In a $10 million lawsuit filed against the city, lawyer Bonita Zelman is claiming cops killed an innocent man in 2006 by ignoring a diabetes warning bracelet on his wrist, and leaving him to die in custody when he should have been taken to a hospital. Peter Fort was allegedly wrongly arrested for trespassing in a housing project in Queens, and police delayed his hospital transfer by waiting for a patrol car instead of calling an ambulance.

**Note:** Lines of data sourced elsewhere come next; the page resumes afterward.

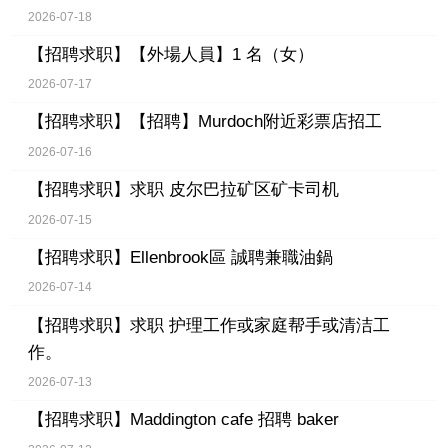
2026-07-18
【招聘求职】
【外場人員】1 名（女）
2026-07-17
【招聘求职】
【招聘】Murdoch附近彩票店招工
2026-07-16
【招聘求职】
求职 皮尔巴拉矿区矿卡司机
2026-07-15
【招聘求职】
Ellenbrook區 誠聘兼職油鍋
2026-07-14
【招聘求职】
求职 护理工作或家庭帮手或清洁工
作。
2026-07-13
【招聘求职】
Maddington cafe 招聘 baker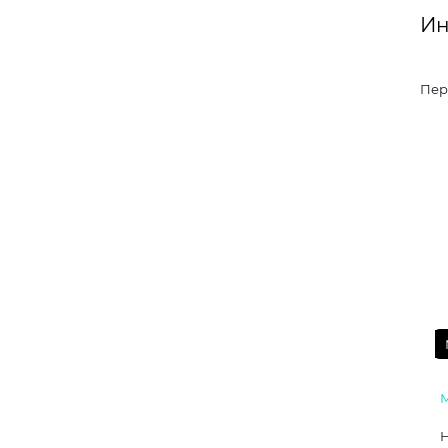
Ин
Пер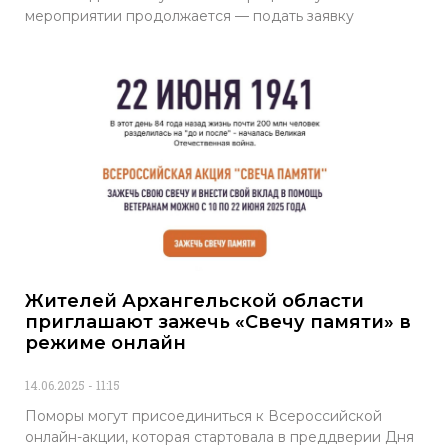
мероприятии продолжается — подать заявку
Жителей Архангельской области
приглашают зажечь «Свечу памяти» в
режиме онлайн
14.06.2025
11:15
Поморы могут присоединиться к Всероссийской
онлайн-акции, которая стартовала в преддверии Дня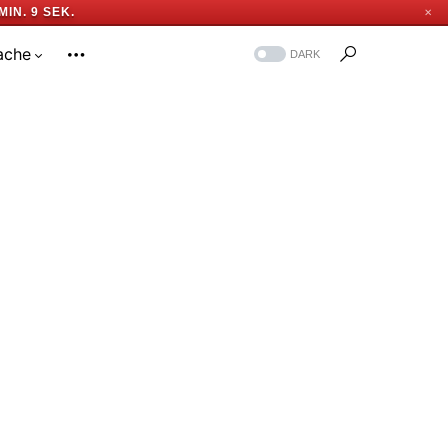
MIN. 8 SEK.
✕
ache
DARK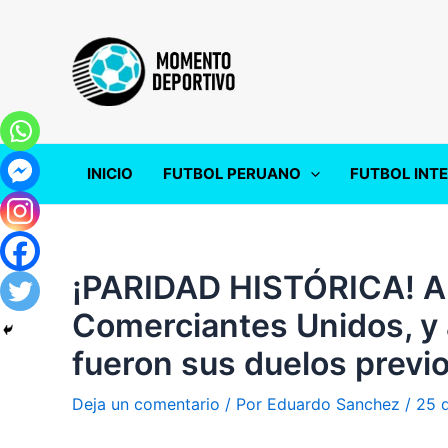
Ir
al
contenido
INICIO
FUTBOL PERUANO
FUTBOL INT
¡PARIDAD HISTÓRICA! Al
Comerciantes Unidos, y
fueron sus duelos previ
Deja un comentario
/ Por
Eduardo Sanchez
/
25 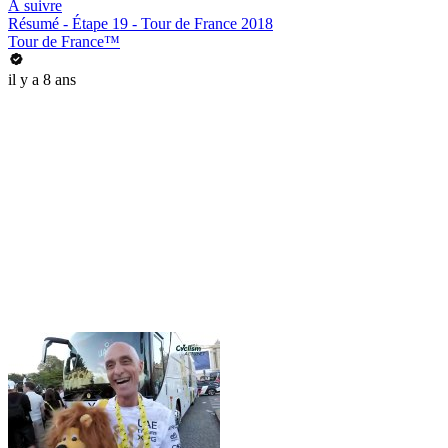
À suivre
Résumé - Étape 19 - Tour de France 2018
Tour de France™
il y a 8 ans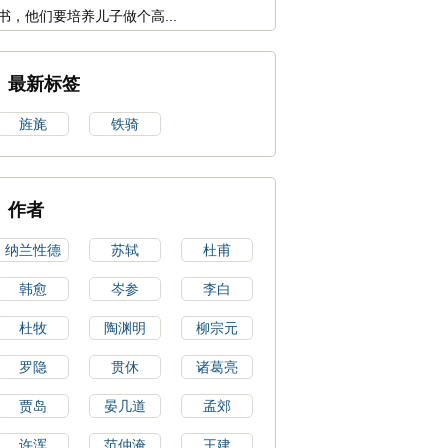
书，他们要培养儿子做个高...
最新标签
旌旄
铁骑
作者
纳兰性德
苏轼
杜甫
韩愈
岑参
李白
杜牧
陶渊明
柳宗元
罗隐
贯休
诸葛亮
贾岛
晏几道
孟郊
许浑
范仲淹
王建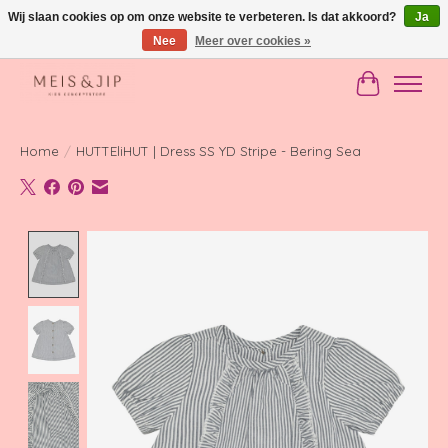
Wij slaan cookies op om onze website te verbeteren. Is dat akkoord?
Ja
Nee
Meer over cookies »
Gratis verzending in NL vanaf €150
Winkelwag
Home
/
HUTTEliHUT | Dress SS YD Stripe - Bering Sea
Product image slideshow Items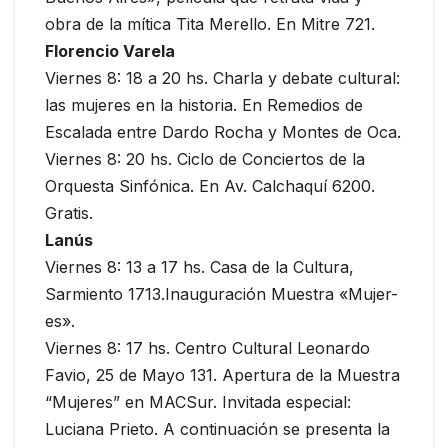
obra de la mítica Tita Merello. En Mitre 721.
Florencio Varela
Viernes 8: 18 a 20 hs. Charla y debate cultural:
las mujeres en la historia. En Remedios de
Escalada entre Dardo Rocha y Montes de Oca.
Viernes 8: 20 hs. Ciclo de Conciertos de la
Orquesta Sinfónica. En Av. Calchaquí 6200.
Gratis.
Lanús
Viernes 8: 13 a 17 hs. Casa de la Cultura,
Sarmiento 1713.Inauguración Muestra «Mujer-
es».
Viernes 8: 17 hs. Centro Cultural Leonardo
Favio, 25 de Mayo 131. Apertura de la Muestra
“Mujeres” en MACSur. Invitada especial:
Luciana Prieto. A continuación se presenta la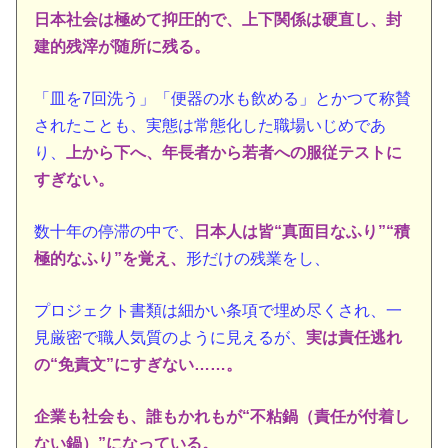
日本社会は極めて抑圧的で、上下関係は硬直し、封
建的残滓が随所に残る。
「皿を7回洗う」「便器の水も飲める」とかつて称賛
されたことも、実態は常態化した職場いじめであ
り、
上から下へ、年長者から若者への服従テストに
すぎない。
数十年の停滞の中で、
日本人は皆“真面目なふり”“積
極的なふり”を覚え、
形だけの残業をし、
プロジェクト書類は細かい条項で埋め尽くされ、一
見厳密で職人気質のように見えるが、
実は責任逃れ
の“免責文”にすぎない……。
企業も社会も、誰もかれもが“不粘鍋（責任が付着し
ない鍋）”になっている。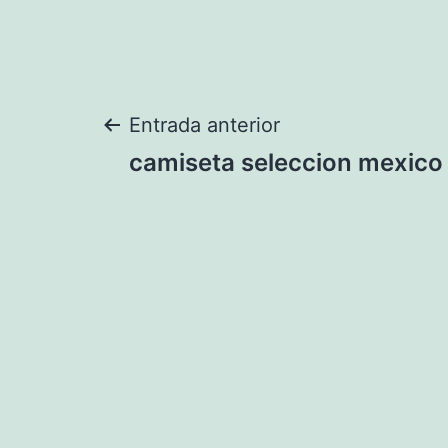
Navegación
Entrada anterior
camiseta seleccion mexic
de
entradas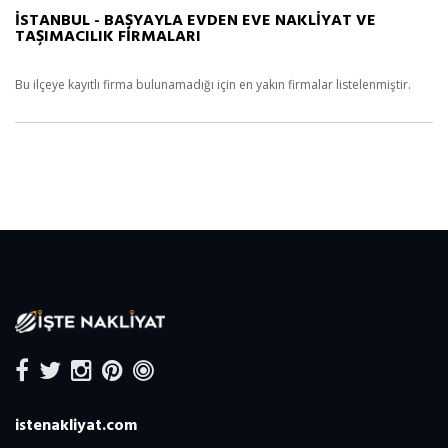
İSTANBUL - BAŞYAYLA EVDEN EVE NAKLİYAT VE
TAŞIMACILIK FİRMALARI
Bu ilçeye kayıtlı firma bulunamadığı için en yakın firmalar listelenmiştir.
istenakliyat.com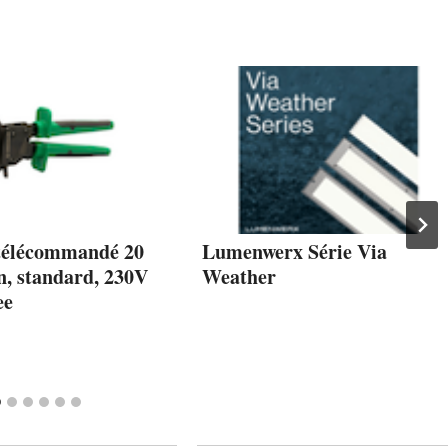
 télécommandé 20
Lumenwerx Série Via
n, standard, 230V
Weather
ee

The city's lawyers claim that cocaine intoxication could have contributed to Fort's death, but his family denies the charge. Zelman says, "The city deprived him of life-saving insulin and wrongfully killed an innocent man." A similar case was filed in 2007 when diabetic Andrew Valero died after 40 hours in custody in Manhattan. Valero was arrested in 2002 for setting off a sprinkler system at New York Downtown Hospital, and was denied insulin while he was in custody. Valero's lawyer said officials try to keep inmates from self medicating, but insulin is a different case. "If this is going to be the policy, then you have to send people who are insulin-dependent to the hospital immediately, end of story. You're talking about life and death for these people."

Fort worked as a Rikers Island drug counselor, and had been taking insulin since he was 9 years old. His sister said, "I miss my brother more than words can say. My brother Petey was always there for everyone in the family."